Personal Liability Deal with Worldcom Directors Breaks Down Following Court Ruling on Effect on Jury Award

February 3, 2005

A unique deal in which 10 former WorldCom directors would personally pay $18 million of a $54 million settlement to compensate investors over the company’s plunge into bankruptcy will be withdrawn, plaintiffs said.

New York State Comptroller Alan Hevesi, the lead plaintiff, announced that the plaintiffs were pulling out of the deal after U.S. District Judge Denise Cote on Wednesday struck down a key component of the agreement.

Hevesi said the settlement was scuttled because Cote ruled that any jury award resulting from a Feb. 28 trial could not be reduced using a formula that would have taken into account the limited finances of the directors who settled.

“I’m very disappointed,” Hevesi said. “The settlement is being terminated solely because of the potential impact on the amount other defendants might pay if the suit is successful.”

The unusual proposed settlement marked one of the few times that executives who presided over corporate misdeeds have agreed to assume any personal financial liability for the resulting damage.

Hevesi said the settlement had set a precedent that directors would be held accountable and represented a ‘”red alert to directors to do the job they have to do.”

A lawyer for the directors, Paul Curnin, did not immediately return a call for comment.

The WorldCom director payments, which would have been equal to slightly more than 20 percent of their combined net worth, were to be supplemented by another $36 million (euro27.56 million) from insurance policies covering WorldCom.

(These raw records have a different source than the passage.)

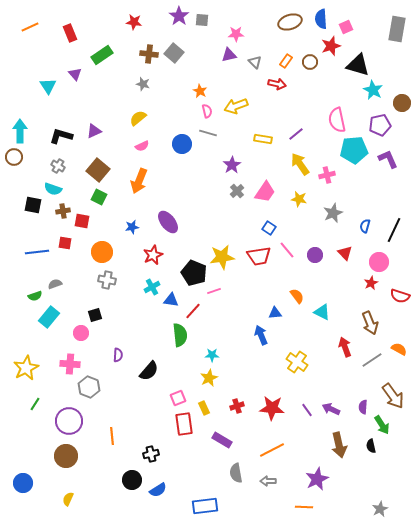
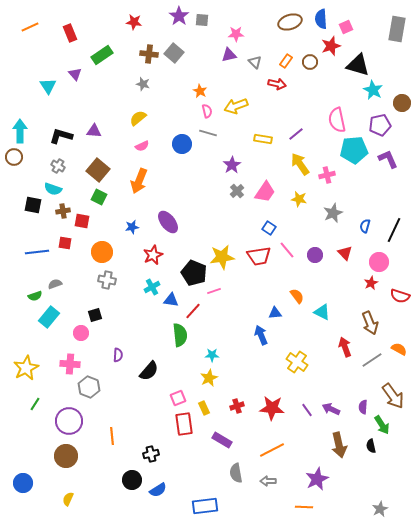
purple triangle at (94, 131): rotated 28 degrees clockwise
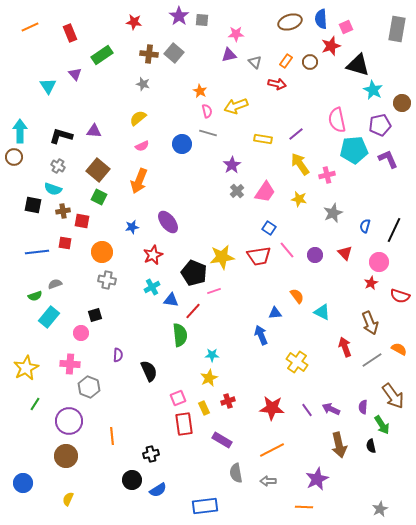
black semicircle at (149, 371): rotated 65 degrees counterclockwise
red cross at (237, 406): moved 9 px left, 5 px up
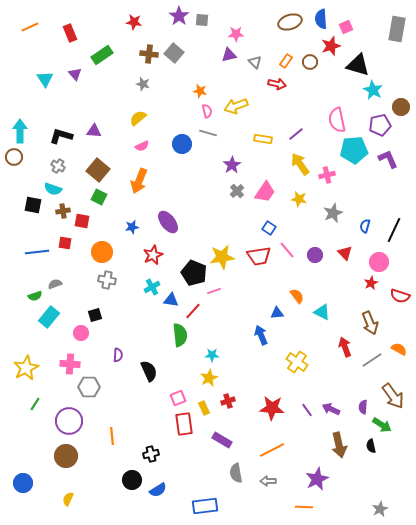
cyan triangle at (48, 86): moved 3 px left, 7 px up
orange star at (200, 91): rotated 16 degrees counterclockwise
brown circle at (402, 103): moved 1 px left, 4 px down
blue triangle at (275, 313): moved 2 px right
gray hexagon at (89, 387): rotated 20 degrees counterclockwise
green arrow at (382, 425): rotated 24 degrees counterclockwise
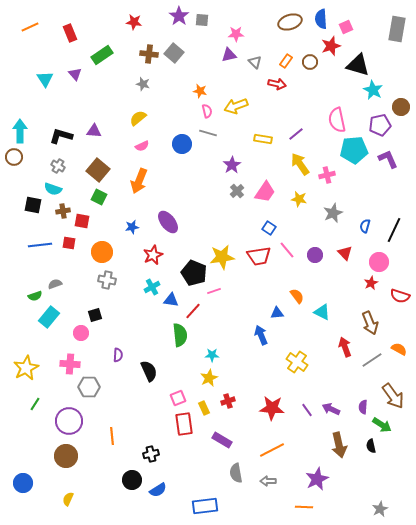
red square at (65, 243): moved 4 px right
blue line at (37, 252): moved 3 px right, 7 px up
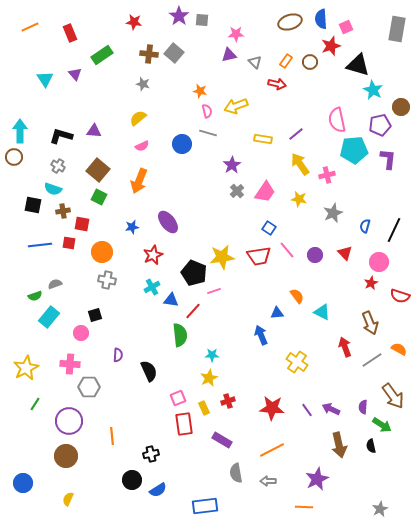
purple L-shape at (388, 159): rotated 30 degrees clockwise
red square at (82, 221): moved 3 px down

Some investment banks that were defendants in the case had objected to the settlement, telling Cote they would be unfairly prejudiced unless all the defendants stood trial together.

The deal had been reached about two weeks before the start of a federal criminal trial against WorldCom Chief Executive Bernard Ebbers. That trial continued Wednesday before another judge in federal court in Manhattan.

Investors lost billions of dollars when it was revealed in 2002 that WorldCom had inflated profits by at least $11 billion.

“Regrettably, we have no choice but to terminate the settlement, as historic as it is, because we cannot take the risk that a jury verdict against the investment banks might be reduced by an amount substantially higher than the settling director’s ability to pay,” said Sean Coffey, a lawyer for the plaintiffs.

Jonathan Gasthalter, a spokesman for the banks, said: “The bond underwriters have no objection to the WorldCom directors entering into a lawful settlement with investors. The plaintiffs wanted to include a judgment reduction formula that we believe is clearly unlawful, and we are pleased that Judge Cote has agreed with us.”

Hevesi is the lead plaintiff because as New York State’s comptroller, he is the sole trustee of the New York State Common Retirement Fund. The fund provides benefits for New York state employees, including police and firefighters.

Hevesi estimated that the fund, which serves 971,000 people across the state, lost as much as $9 billion as a direct or indirect result of WorldCom’s collapse.